*WHAT TO PRODUCE*
Produce an exact copy of the lines below, starting at the first and ending with the line containing "Wir bieten Ihnen auf alle Turbolader 24".

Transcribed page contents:
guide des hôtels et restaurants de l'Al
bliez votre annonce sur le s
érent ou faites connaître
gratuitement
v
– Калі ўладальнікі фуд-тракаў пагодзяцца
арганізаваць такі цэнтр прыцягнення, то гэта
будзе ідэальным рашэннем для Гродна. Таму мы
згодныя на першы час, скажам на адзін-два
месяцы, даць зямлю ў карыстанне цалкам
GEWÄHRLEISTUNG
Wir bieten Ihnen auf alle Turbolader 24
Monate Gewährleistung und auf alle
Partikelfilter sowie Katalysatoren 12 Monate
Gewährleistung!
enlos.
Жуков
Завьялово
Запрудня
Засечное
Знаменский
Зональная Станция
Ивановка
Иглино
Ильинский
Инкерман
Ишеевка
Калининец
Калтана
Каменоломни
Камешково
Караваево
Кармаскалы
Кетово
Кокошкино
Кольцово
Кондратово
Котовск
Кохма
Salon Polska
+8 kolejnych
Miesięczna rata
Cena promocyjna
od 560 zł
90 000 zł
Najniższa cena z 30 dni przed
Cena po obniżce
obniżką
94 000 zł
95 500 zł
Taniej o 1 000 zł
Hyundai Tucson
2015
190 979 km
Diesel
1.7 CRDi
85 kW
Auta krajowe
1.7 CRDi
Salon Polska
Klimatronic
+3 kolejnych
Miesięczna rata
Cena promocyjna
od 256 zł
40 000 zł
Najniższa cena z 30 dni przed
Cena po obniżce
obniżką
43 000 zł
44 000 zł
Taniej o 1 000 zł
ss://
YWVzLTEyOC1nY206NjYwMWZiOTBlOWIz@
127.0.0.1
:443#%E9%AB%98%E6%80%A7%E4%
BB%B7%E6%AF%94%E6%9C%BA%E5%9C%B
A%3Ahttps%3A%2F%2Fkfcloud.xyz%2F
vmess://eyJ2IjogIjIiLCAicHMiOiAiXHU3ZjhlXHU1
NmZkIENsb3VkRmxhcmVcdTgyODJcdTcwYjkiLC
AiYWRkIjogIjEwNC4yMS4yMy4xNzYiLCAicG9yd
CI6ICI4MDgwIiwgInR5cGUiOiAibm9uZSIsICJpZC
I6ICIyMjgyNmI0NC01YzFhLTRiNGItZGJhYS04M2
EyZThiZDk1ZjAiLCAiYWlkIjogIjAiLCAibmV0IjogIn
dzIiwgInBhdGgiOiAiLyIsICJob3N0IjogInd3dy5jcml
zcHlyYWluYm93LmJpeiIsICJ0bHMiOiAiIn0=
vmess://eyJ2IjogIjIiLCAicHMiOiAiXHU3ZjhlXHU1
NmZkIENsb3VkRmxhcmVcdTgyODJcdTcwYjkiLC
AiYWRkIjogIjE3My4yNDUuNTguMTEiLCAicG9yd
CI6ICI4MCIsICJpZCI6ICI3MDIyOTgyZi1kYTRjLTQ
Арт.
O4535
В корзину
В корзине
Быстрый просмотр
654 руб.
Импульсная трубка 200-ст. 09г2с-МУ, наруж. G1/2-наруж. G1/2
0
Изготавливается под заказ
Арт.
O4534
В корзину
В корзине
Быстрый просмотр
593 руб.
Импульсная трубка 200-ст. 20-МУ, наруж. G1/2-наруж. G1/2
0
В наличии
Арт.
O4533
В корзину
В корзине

*SOLUTION*
guide des hôtels et restaurants de l'Al
bliez votre annonce sur le s
érent ou faites connaître
gratuitement
v
– Калі ўладальнікі фуд-тракаў пагодзяцца
арганізаваць такі цэнтр прыцягнення, то гэта
будзе ідэальным рашэннем для Гродна. Таму мы
згодныя на першы час, скажам на адзін-два
месяцы, даць зямлю ў карыстанне цалкам
GEWÄHRLEISTUNG
Wir bieten Ihnen auf alle Turbolader 24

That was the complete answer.